Perhaps not the sort of thing you hear from noted scholars of the game like Charles Barkley, Dickie V, or the multiply-concussed crew of Fox NFL announcers. But it captures the essential fact that performance evaluation, when done in isolation, may lead to improper conclusions. (A team that plays a weak schedule should have better defensive statistics than one that plays only against championship caliber teams.)
Likewise, when we evaluate forecasting performance, we can't look simply at the MAPE (or other traditional metric) that is being used. We have to look at the difficulty of the forecasting task, and judge performance relative to the difficulty.
It is possible to characterize forecasting efforts as either offensive or defensive.
Offensive efforts are the things we do to extract every last bit of accuracy we can hope to achieve.
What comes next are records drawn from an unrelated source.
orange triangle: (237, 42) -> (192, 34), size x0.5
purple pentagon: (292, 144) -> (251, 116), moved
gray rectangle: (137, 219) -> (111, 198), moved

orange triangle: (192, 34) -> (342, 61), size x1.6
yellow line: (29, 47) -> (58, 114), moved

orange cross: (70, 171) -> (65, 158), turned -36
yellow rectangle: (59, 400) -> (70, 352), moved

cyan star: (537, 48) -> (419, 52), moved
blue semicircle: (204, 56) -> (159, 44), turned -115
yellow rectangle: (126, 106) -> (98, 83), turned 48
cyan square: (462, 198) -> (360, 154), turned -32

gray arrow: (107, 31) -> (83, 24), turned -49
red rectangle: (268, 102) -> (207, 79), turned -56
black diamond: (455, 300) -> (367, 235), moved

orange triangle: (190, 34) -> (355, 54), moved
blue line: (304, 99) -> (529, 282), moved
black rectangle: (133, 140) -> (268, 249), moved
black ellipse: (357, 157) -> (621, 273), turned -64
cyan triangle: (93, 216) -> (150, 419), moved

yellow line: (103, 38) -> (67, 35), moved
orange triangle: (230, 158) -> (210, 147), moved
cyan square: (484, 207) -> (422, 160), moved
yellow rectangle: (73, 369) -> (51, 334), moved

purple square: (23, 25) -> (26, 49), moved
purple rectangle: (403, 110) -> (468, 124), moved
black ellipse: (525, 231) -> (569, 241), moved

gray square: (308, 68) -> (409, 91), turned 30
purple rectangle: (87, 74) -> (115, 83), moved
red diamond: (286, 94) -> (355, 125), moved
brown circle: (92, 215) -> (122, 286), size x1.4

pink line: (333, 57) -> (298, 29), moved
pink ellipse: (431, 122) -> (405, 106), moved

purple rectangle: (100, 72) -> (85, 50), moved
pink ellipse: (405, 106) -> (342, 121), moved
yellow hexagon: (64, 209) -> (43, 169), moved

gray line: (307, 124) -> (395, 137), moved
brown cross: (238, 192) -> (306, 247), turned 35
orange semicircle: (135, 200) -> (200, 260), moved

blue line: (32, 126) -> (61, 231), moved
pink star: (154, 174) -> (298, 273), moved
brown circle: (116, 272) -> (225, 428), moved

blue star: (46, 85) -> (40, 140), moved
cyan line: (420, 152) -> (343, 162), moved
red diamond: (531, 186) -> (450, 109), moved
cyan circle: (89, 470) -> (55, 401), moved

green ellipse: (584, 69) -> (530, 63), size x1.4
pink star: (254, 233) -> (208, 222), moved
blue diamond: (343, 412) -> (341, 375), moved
This includes gathering more data, building more sophisticated models, and incorporating more human inputs into the process.
Doing these things will certainly add cost to the forecasting process. The hope is that they will make the forecast more accurate and less biased. (Just be aware, by a curious quirk of nature, that complexity may be contrary to improved accuracy, as the forthcoming Green & Armstrong article "Simple versus complex forecasting: The evidence" discusses.)
Heroic efforts may be justified for important, high-value forecasts, that have significant impact on overall company success. But for most things we forecast, it is sufficient to come up with a number that is "good enough" to make a planning decision. An extra percentage point or two of forecast accuracy -- even if it could be achieved -- just isn't worth the effort.
A defensive forecaster is not so much concerned with how good a forecast can be, but rather, with avoiding how bad a forecast can be.
Defensive forecasters recognize that most organizations fail to achieve the best possible forecasts. And many organizations actually forecast worse than doing nothing (and instead just using the latest observation as the forecast). As Steve Morlidge reported in Foresight, 52% of the forecasts in his study sample failed to improve upon the naïve model. So more than half the time, these organizations were spending resources just to make the forecast worse.
The defensive forecaster can use FVA analysis to identify those forecast process steps that are failing to improve the forecast. The primary objective is to weed out wasted efforts, to stop making the forecast worse, and to forecast at least as well as the naïve model.
Once the organization is forecasting at least as well as the naïve model, then it is time to hand matters back over to the offensive forecasters -- to extract every last percent of accuracy that is possible.